Practical Use of the RDB$DB_KEY
By Bjørge Sæther
About the sample code
The examples below are the results of months of efforts trying to perform a large financial analysis on a large database (> 4Gb) within reasonable timings. The real breakthrough came with the introduction of the RDB$DB_KEY. In addition to enormous speed increase, it minimized the need for indexing, thus making both development and implementation both safer and easier.
It should be emphasized, though, that you should make comparisons from time to time. After "having seen the light", you may easily overlook simpler (and faster) possible statements.
The samples could of course be rewritten in a more tutorial fashion. This takes quite some time, and I also wanted to show a few real-world examples (as opposed to the "CUSTOMER - like" examples).
And remember: These procedures are being run on tables having up to 6 million rows. The "success stories" of some of them is like reducing execution time from 1 hr 30 min down to 7 min when introducing the db_key.
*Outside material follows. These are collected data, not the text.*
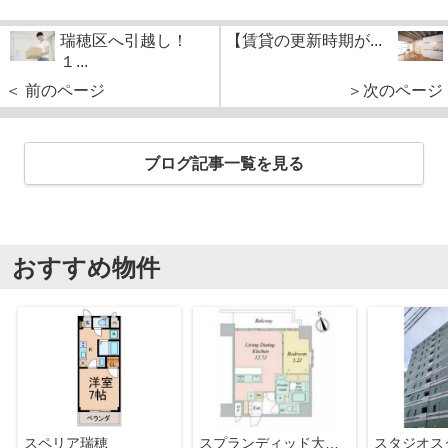
瑞穂区へ引越し！
【賃貸の更新時期が...
１...
＜ 前のページ
＞次のページ
ブログ記事一覧を見る
おすすめ物件
スペリア瑞穂
スプランディッド大須門前町
スタジオス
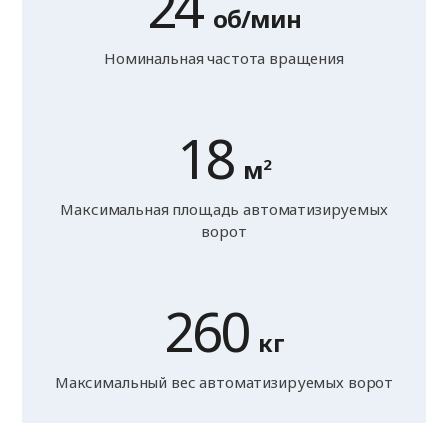
24
об/мин
Номинальная частота вращения
18
м
2
Максимальная площадь автоматизируемых
ворот
260
кг
Максимальный вес автоматизируемых ворот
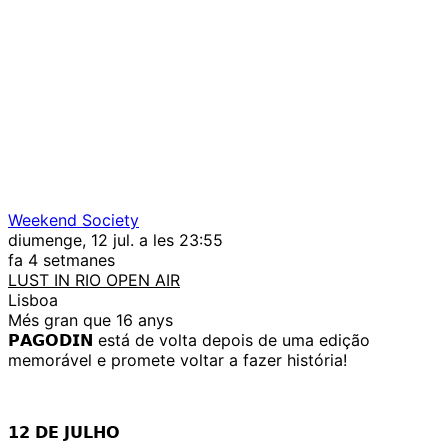
Weekend Society
diumenge, 12 jul. a les 23:55
fa 4 setmanes
LUST IN RIO OPEN AIR
Lisboa
Més gran que 16 anys
𝗣𝗔𝗚𝗢𝗗𝗜𝗡 está de volta depois de uma edição
memorável e promete voltar a fazer história!
𝟭𝟮 𝗗𝗘 𝗝𝗨𝗟𝗛𝗢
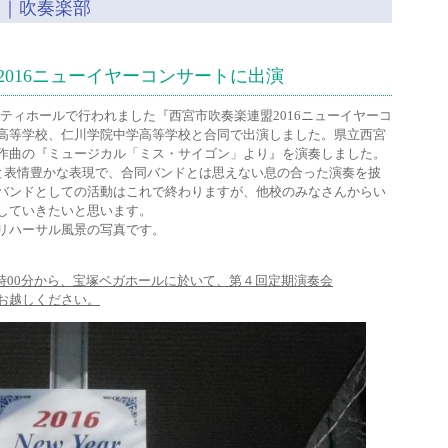
）｜吹奏楽部
016ニューイヤーコンサートに出演
アミティホールで行われました『西宮市吹奏楽連盟2016ニューイヤーコ
高等学校、仁川学院中学高等学校と合同で出演しました。県立西宮
作曲の『ミュージカル「ミス・サイゴン」より』を演奏しました。
ドと表情豊かな表現で、合同バンドとは思えない息の合った演奏を披
バンドとしての活動はこれで終わりますが、他校のみなさんからい
していきたいと思います。
リハーサル風景の写真です。
14時00分から、宝塚ベガホールに於いて、第４回定期演奏会
越しください。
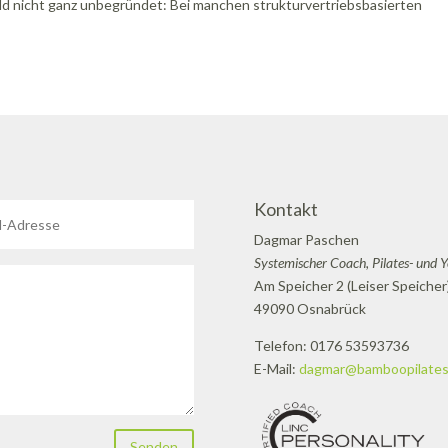
Bild nicht ganz unbegründet: Bei manchen strukturvertriebsbasierten
Kontakt
Dagmar Paschen
Systemischer Coach, Pilates- und 
Am Speicher 2 (Leiser Speicher
49090 Osnabrück
Telefon: 0176 53593736
E-Mail:
dagmar@bamboopilates
Senden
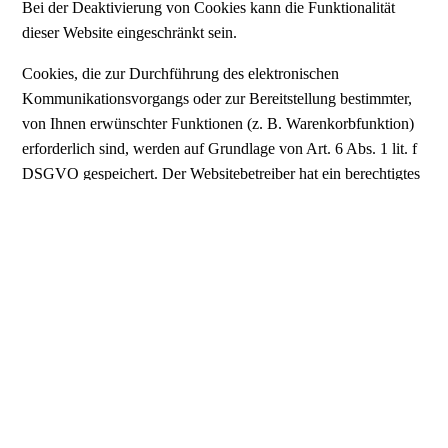
Bei der Deaktivierung von Cookies kann die Funktionalität
dieser Website eingeschränkt sein.
Cookies, die zur Durchführung des elektronischen
Kommunikationsvorgangs oder zur Bereitstellung bestimmter,
von Ihnen erwünschter Funktionen (z. B. Warenkorbfunktion)
erforderlich sind, werden auf Grundlage von Art. 6 Abs. 1 lit. f
DSGVO gespeichert. Der Websitebetreiber hat ein berechtigtes
Interesse an der Speicherung von Cookies zur technisch
fehlerfreien und optimierten Bereitstellung seiner Dienste.
Soweit andere Cookies (z. B. Cookies zur Analyse Ihres
Surfverhaltens) gespeichert werden, werden diese in dieser
Datenschutzerklärung gesondert behandelt.
Kontaktformular
Wenn Sie uns per Kontaktformular Anfragen zukommen lassen,
werden Ihre Angaben aus dem Anfrageformular inklusive der
von Ihnen dort angegebenen Kontaktdaten zwecks Bearbeitung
Another tip when working with large databases: Field/Record size.
Although VARCHAR fields don't occupy more space in the database than the actual string lengths require, there is one often overlooked consequence of having some "head room" in VARCHAR field sizes:
When selecting rows from a table, equally sized record buffers are allocated, so the size is determined from max possible VARCHAR lengths. This is true when selecting from a client, but also when the server is storing a copy of the record (multi-generation handling) while updating & deleting !
So, watch out ! The following update statement will result in the server allocating 100Mb of RAM per some 80-90,000 records.
CREATE TABLE TEST ( ID INTEGER, STATUS INTEGER, SOMESTRING VARCHAR 1024); UPDATE TEST SET STATUS = 1;
...so, trim your fields !
The RDB$DB_KEY may be used is an unique key representing no cost in maintenance or in use. In stored procedures and as a parameter in an update- or delete-sql it is the most efficient record identification you may find in InterBase.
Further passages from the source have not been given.